## YOUR TASK
Output the data below only from the line containing "Watch Video" up to and including the line containing "a lively island", exact and with the pictures left out.

##### DATA RECORDS

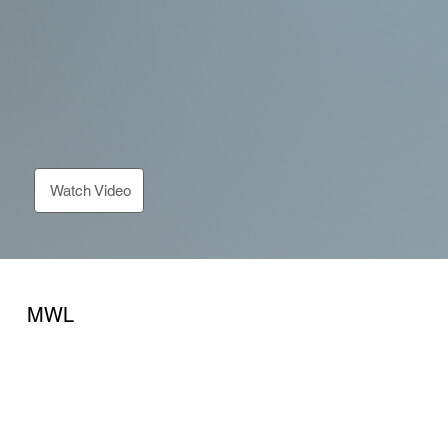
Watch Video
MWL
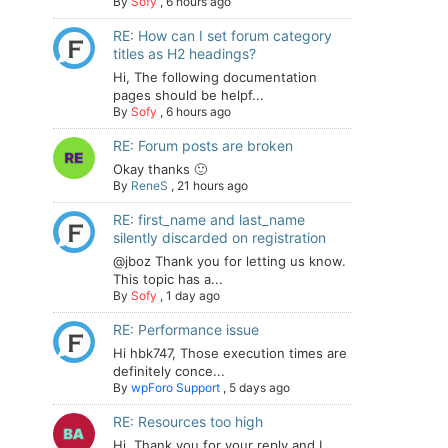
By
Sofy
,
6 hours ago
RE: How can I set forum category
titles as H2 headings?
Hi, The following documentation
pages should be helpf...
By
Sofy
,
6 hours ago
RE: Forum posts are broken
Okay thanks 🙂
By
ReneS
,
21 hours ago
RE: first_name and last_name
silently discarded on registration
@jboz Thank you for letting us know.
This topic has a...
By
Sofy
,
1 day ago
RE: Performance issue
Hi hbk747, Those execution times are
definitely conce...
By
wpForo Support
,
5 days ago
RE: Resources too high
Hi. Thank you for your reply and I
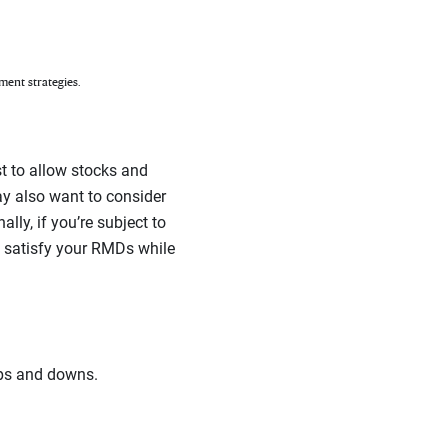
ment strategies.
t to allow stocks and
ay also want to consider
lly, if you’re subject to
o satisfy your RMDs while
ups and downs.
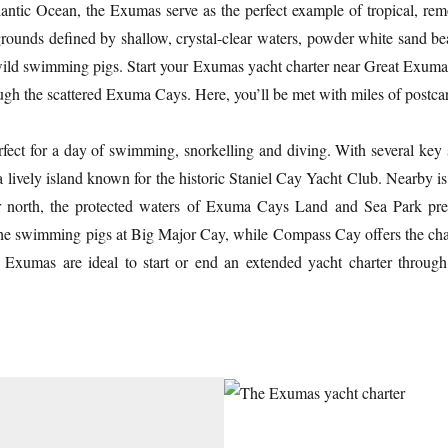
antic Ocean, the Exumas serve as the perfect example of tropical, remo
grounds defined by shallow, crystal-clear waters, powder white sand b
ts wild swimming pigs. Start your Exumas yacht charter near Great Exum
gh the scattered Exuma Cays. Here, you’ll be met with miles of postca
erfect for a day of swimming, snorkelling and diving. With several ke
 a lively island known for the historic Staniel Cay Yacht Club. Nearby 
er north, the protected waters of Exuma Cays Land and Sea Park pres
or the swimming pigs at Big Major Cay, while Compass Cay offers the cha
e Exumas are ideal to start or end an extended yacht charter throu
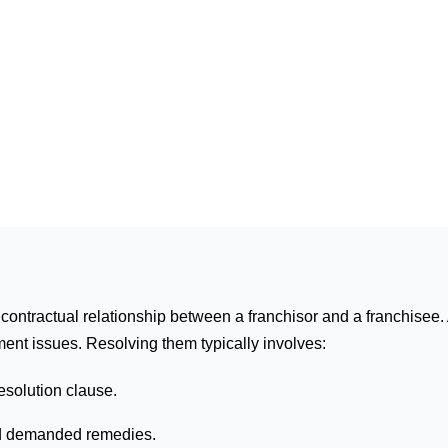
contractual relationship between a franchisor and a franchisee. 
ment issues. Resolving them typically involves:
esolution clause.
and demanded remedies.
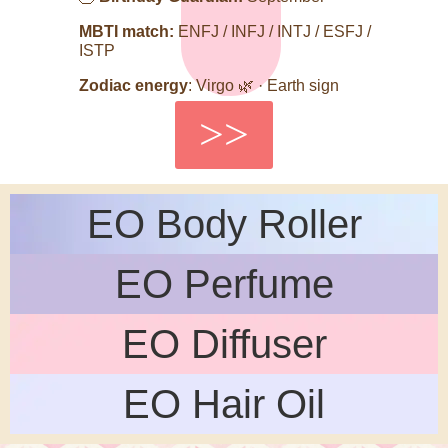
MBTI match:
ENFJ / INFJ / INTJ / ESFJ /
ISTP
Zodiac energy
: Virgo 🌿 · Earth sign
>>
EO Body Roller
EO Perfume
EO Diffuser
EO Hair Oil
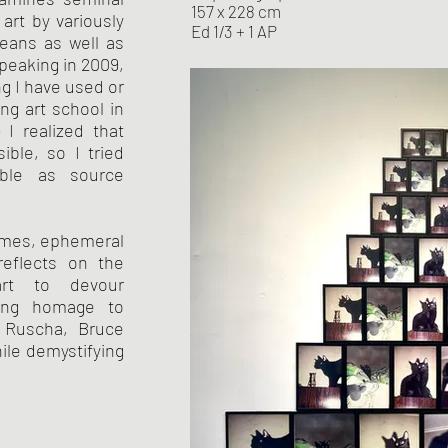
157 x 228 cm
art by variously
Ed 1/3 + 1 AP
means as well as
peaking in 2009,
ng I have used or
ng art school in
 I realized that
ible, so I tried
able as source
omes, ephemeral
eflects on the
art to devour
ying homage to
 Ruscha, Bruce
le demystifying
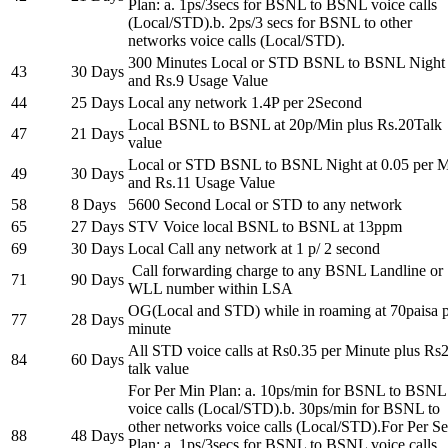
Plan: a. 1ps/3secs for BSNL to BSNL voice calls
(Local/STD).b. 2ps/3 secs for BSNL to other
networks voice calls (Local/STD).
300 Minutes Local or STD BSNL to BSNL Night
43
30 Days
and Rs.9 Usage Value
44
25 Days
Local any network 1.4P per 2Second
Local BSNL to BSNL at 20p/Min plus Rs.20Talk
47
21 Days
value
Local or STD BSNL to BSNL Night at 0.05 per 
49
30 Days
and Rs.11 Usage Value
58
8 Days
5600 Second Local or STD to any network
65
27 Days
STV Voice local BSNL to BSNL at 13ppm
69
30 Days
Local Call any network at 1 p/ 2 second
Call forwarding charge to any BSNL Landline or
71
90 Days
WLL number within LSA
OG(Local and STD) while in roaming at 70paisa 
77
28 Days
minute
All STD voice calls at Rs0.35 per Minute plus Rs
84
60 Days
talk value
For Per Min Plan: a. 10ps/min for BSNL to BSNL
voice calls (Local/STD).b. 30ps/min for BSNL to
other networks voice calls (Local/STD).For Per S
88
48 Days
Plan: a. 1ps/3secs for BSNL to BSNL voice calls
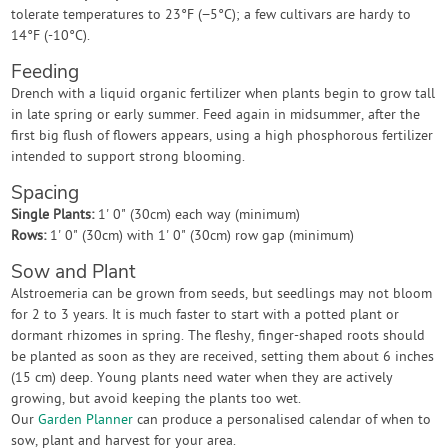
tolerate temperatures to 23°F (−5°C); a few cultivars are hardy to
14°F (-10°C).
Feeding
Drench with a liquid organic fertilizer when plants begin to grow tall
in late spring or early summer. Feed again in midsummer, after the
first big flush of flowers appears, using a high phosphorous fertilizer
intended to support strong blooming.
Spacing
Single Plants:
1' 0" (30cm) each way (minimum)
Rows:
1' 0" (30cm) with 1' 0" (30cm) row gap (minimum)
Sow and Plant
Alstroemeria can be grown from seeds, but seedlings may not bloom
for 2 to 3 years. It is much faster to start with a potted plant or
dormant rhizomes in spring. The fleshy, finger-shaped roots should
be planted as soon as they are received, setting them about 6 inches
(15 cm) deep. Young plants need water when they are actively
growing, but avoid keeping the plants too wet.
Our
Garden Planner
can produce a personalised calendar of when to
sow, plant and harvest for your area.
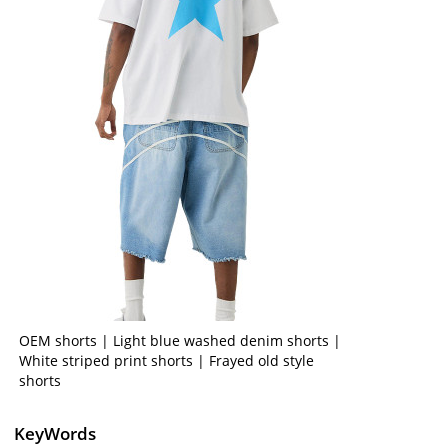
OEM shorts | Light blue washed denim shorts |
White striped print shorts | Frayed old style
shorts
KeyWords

##########
##### DATA RECORDS

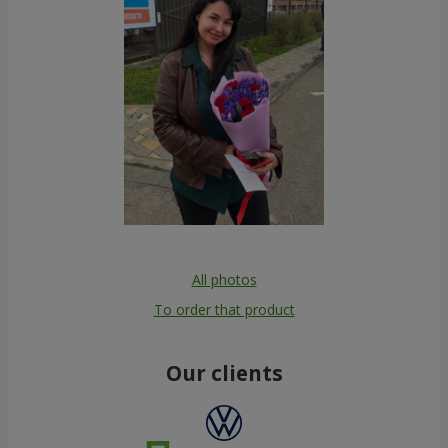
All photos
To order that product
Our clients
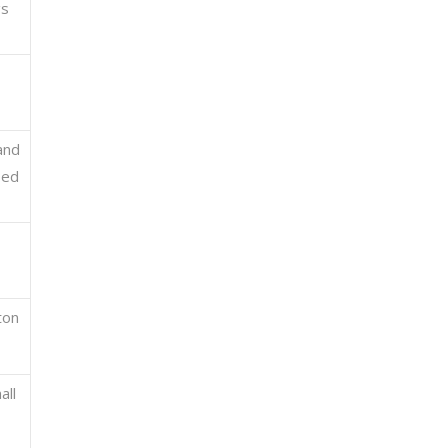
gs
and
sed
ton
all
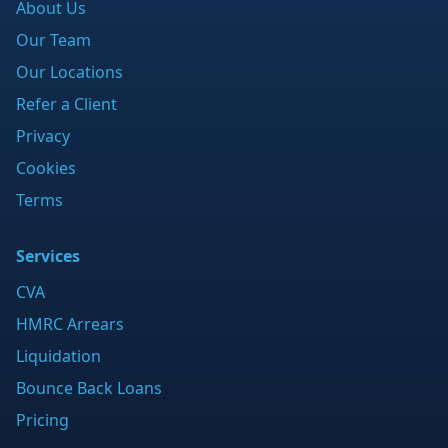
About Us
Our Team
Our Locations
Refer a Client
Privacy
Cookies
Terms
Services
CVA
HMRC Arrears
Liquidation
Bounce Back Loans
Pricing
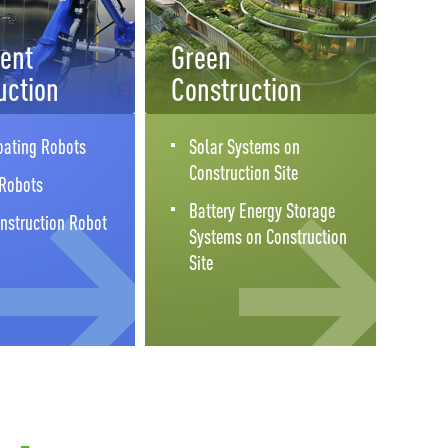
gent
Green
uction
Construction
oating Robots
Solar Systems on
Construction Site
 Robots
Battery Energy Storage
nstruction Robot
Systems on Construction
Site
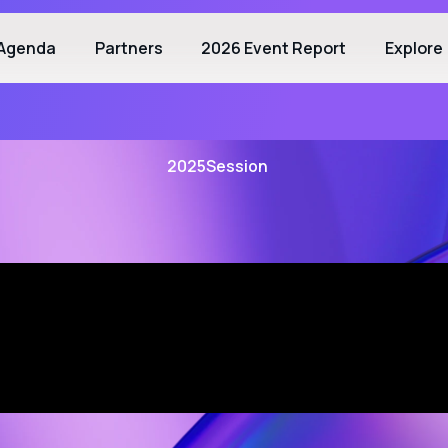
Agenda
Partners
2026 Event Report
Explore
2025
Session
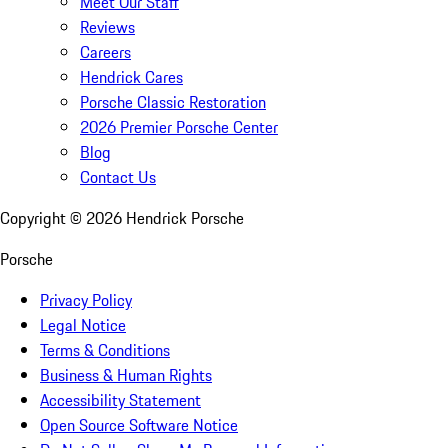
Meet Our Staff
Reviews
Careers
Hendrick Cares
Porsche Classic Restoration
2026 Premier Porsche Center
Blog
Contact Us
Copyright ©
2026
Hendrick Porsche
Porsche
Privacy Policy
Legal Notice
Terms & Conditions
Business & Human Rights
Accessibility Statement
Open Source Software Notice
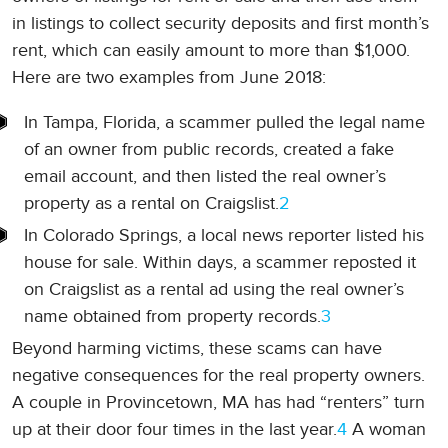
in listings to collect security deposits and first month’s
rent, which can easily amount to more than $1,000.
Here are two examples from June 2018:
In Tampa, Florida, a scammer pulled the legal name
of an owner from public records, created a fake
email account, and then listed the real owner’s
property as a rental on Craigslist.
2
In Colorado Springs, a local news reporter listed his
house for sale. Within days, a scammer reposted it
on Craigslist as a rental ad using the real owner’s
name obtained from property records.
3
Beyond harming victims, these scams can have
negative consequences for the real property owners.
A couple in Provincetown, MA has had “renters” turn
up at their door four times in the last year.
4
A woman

##########
##### DATA RECORDS

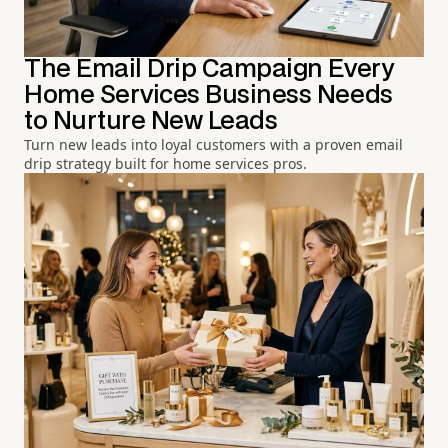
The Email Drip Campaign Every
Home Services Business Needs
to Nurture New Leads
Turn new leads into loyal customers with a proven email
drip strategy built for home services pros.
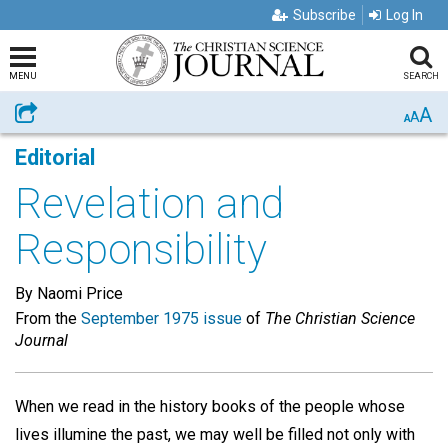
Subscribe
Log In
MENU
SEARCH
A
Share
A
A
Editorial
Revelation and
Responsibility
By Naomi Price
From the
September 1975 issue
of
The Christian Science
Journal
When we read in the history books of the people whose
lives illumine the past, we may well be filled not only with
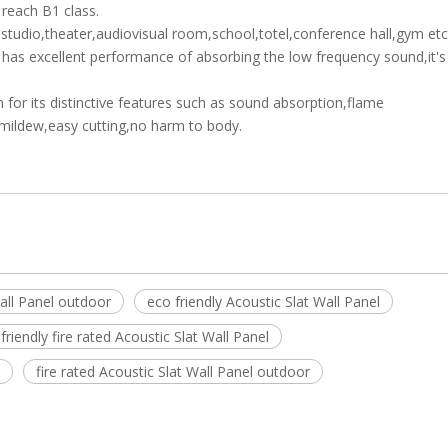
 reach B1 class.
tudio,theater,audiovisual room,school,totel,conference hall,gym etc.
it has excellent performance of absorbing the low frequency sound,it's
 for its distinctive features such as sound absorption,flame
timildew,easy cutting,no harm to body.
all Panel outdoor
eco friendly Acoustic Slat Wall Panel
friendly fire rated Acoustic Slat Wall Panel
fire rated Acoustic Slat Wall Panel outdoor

##########

## COMPLETED TASK
Watch Video
MWL
By
Sofy
,
6 hours ago
RE: How can I set forum category
titles as H2 headings?
Hi, The following documentation
pages should be helpf...
By
Sofy
,
6 hours ago
RE: Forum posts are broken
Okay thanks 🙂
By
ReneS
,
21 hours ago
RE: first_name and last_name
silently discarded on registration
@jboz Thank you for letting us know.
This topic has a...
By
Sofy
,
1 day ago
RE: Performance issue
Hi hbk747, Those execution times are
definitely conce...
By
wpForo Support
,
5 days ago
RE: Resources too high
Hi. Thank you for your reply and I
ment strategies.
t to allow stocks and
ay also want to consider
lly, if you’re subject to
o satisfy your RMDs while
ups and downs.
antic Ocean, the Exumas serve as the perfect example of tropical, remo
grounds defined by shallow, crystal-clear waters, powder white sand b
ts wild swimming pigs. Start your Exumas yacht charter near Great Exum
gh the scattered Exuma Cays. Here, you’ll be met with miles of postca
erfect for a day of swimming, snorkelling and diving. With several ke
 a lively island known for the historic Staniel Cay Yacht Club. Nearby 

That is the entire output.